Thousands of Prostate Cancer Patients in UK Denied Access to Focal Therapy Despite 15-Year Availability and Proven Benefits
Thousands of men diagnosed with prostate cancer in the UK are being denied access to a treatment that could preserve their quality of life, according to a growing chorus of medical experts and patient advocates. Focal therapy—a non-invasive, targeted approach to treating cancerous tissue—has been available in the UK since 2006, yet remains largely absent from NHS care pathways despite its potential to reduce severe side effects and lower long-term healthcare costs. For patients, the implications are profound: a treatment that could spare them from incontinence, erectile dysfunction, and the emotional toll of traditional interventions is often dismissed as an option altogether.
Focal therapy works by using advanced technologies such as high-intensity focused ultrasound (HIFU), irreversible electroporation, or cryotherapy to destroy cancer cells while sparing surrounding healthy tissue. This precision is a critical advantage over conventional treatments like surgery and radiotherapy, which are associated with up to 20% incidence of incontinence and erectile dysfunction. Studies, including one published by Imperial College London, have shown that focal therapy is just as effective as surgery, with only 5% of patients experiencing side effects compared to 60% in traditional procedures. The economic benefits are equally compelling: patients typically leave hospital within a day, and the reduced need for follow-up care cuts costs significantly, a fact that has not gone unnoticed by healthcare planners.
Despite these advantages, the NHS continues to underutilize focal therapy. Only a handful of specialist centers, mostly in London, offer the treatment, and many patients are not even informed about its existence. Professor Hashim Ahmed, a leading urologist and one of the pioneers of focal therapy in the UK, has voiced frustration over the lack of progress. 'Men with prostate cancer have a right to know that focal therapy is open to them as an alternative to surgery, radiotherapy, and active surveillance,' he said, adding that some patients 'come back and ask, 'What about focal therapy?' and are told, 'No, it's not proven, we don't recommend it.' This gap in information leaves many men to research the treatment themselves, only to face resistance from NHS providers.

The disparity in access is stark. While private clinics offer focal therapy for an average of £16,000, the NHS has largely confined it to a niche, with fewer than 700 men estimated to receive the treatment annually. This gap has drawn attention to broader issues of healthcare equity. Former Prime Minister David Cameron, diagnosed with prostate cancer in 2015, opted for focal therapy through private care, a decision that sparked public debate about the role of private treatment in a system that prides itself on universal access. His wife, Samantha Cameron, credited a radio interview about prostate-specific antigen (PSA) testing with prompting him to seek early diagnosis, highlighting the power of patient advocacy in driving change.

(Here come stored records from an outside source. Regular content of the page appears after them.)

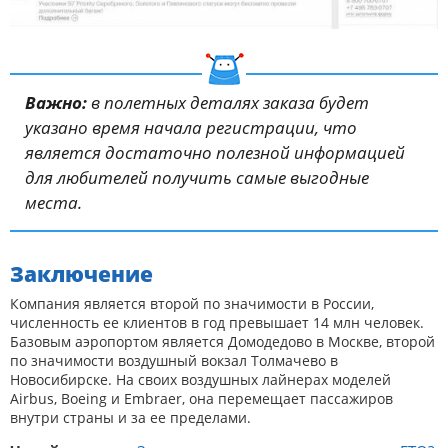
Важно:
в полетных деталях заказа будет
указано время начала регистрации, что
является достаточно полезной информацией
для любителей получить самые выгодные
места.
Заключение
Компания является второй по значимости в России,
численность ее клиентов в год превышает 14 млн человек.
Базовым аэропортом является Домодедово в Москве, второй
по значимости воздушный вокзал Толмачево в
Новосибирске. На своих воздушных лайнерах моделей
Airbus, Boeing и Embraer, она перемещает пассажиров
внутри страны и за ее пределами.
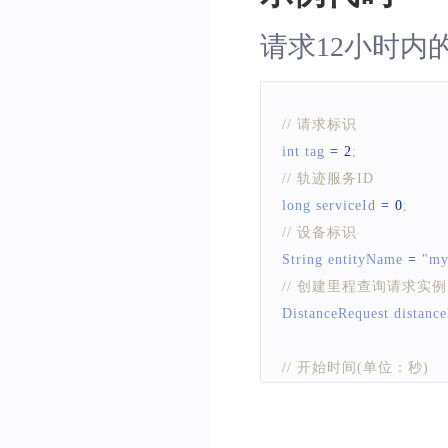
请求12小时
// 请求标识
int tag 
=
2
;
// 轨迹服务ID
long serviceId 
=
0
;
// 设备标识
String
 entityName 
=
"my
// 创建里程查询请求实例
DistanceRequest
 distanc
// 开始时间(单位：秒)
long startTime 
=
System
// 结束时间(单位：秒)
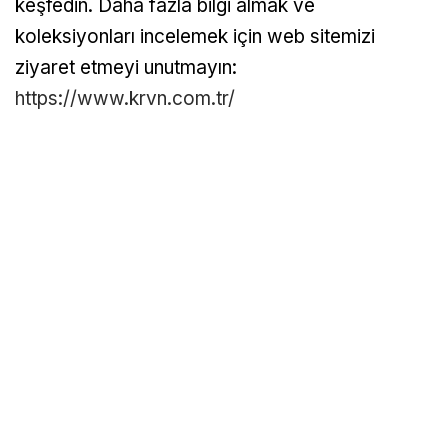
keşfedin. Daha fazla bilgi almak ve
koleksiyonları incelemek için web sitemizi
ziyaret etmeyi unutmayın:
https://www.krvn.com.tr/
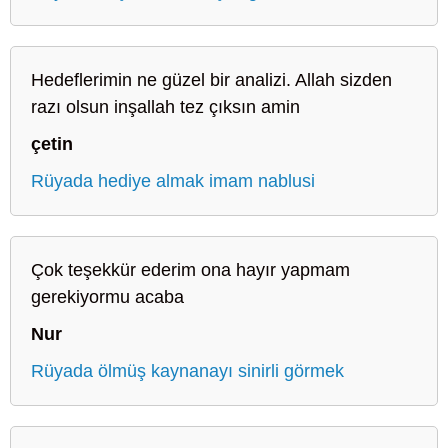
Hedeflerimin ne güzel bir analizi. Allah sizden
razı olsun inşallah tez çıksın amin
çetin
Rüyada hediye almak imam nablusi
Çok teşekkür ederim ona hayır yapmam
gerekiyormu acaba
Nur
Rüyada ölmüş kaynanayı sinirli görmek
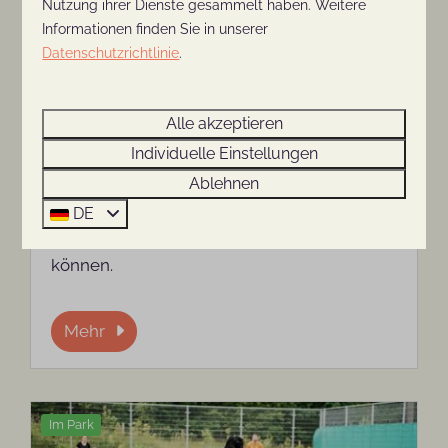
Nutzung ihrer Dienste gesammelt haben. Weitere
Informationen finden Sie in unserer
Datenschutzrichtlinie
.
Spielplatz und Indoor-
Spielplatz
Alle akzeptieren
Individuelle Einstellungen
Der Kinderspielplatz im Ferienpark De
Ablehnen
Thijmse Berg ist ein Indoor-Spielplatz, auf
dem Kinder stundenlang sicher klettern,
DE
krabbeln, rutschen, springen und spielen
können.
Mehr
Im Park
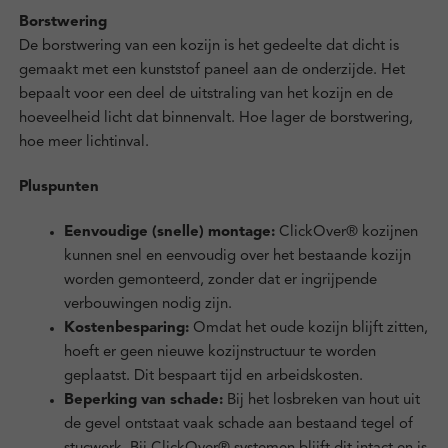
Borstwering
De borstwering van een kozijn is het gedeelte dat dicht is
gemaakt met een kunststof paneel aan de onderzijde. Het
bepaalt voor een deel de uitstraling van het kozijn en de
hoeveelheid licht dat binnenvalt. Hoe lager de borstwering,
hoe meer lichtinval.
Pluspunten
Eenvoudige (snelle) montage:
ClickOver® kozijnen
kunnen snel en eenvoudig over het bestaande kozijn
worden gemonteerd, zonder dat er ingrijpende
verbouwingen nodig zijn.
Kostenbesparing:
Omdat het oude kozijn blijft zitten,
hoeft er geen nieuwe kozijnstructuur te worden
geplaatst. Dit bespaart tijd en arbeidskosten.
Beperking van schade:
Bij het losbreken van hout uit
de gevel ontstaat vaak schade aan bestaand tegel of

The reluctance of the NHS to adopt focal therapy is partly rooted in concerns over evidence. Current guidance from the National Institute for Health and Care Excellence (NICE) cites 'limited evidence' on the effectiveness of cryotherapy and HIFU, despite growing clinical data and technological advancements. Professor Ahmed has pointed to the introduction of NanoKnife, a cryotherapy device he describes as 'genuinely game-changing,' as a missed opportunity. Yet, with only 175 patients receiving this treatment last year, the NHS's hesitation raises questions about how innovation is evaluated and integrated into public healthcare. Critics argue that the focus on cost-effectiveness and risk mitigation may be overshadowing the potential for long-term benefits, both for patients and the healthcare system.
For communities, the consequences of this treatment gap are far-reaching. Men who could benefit from focal therapy are left with fewer options, often leading to anxiety, delayed treatment, or a reluctance to seek care altogether. The emotional and financial burdens of managing side effects can strain families and support networks, particularly in an aging population where prostate cancer incidence is rising. Moreover, the limited availability of focal therapy underscores a broader challenge: how to balance innovation with regulatory caution in an era of rapid medical progress. As technology evolves, so too must the criteria for evaluating new treatments, ensuring that patients are not left behind by a system that prioritizes tradition over transformation.
The push for wider adoption of focal therapy is not just a medical issue—it is a societal one. It reflects a tension between the pace of innovation and the inertia of institutional change, as well as the ethical imperative to ensure that all patients, regardless of wealth or geography, have access to the best available care. For now, the voices of experts like Professor Ahmed, the stories of patients who have fought for this treatment, and the stark statistics on its underutilization continue to highlight a system at a crossroads. Whether the NHS will move forward—or remain stuck in a cycle of limited options—may depend on how seriously it weighs the potential of innovation against the risks of inaction.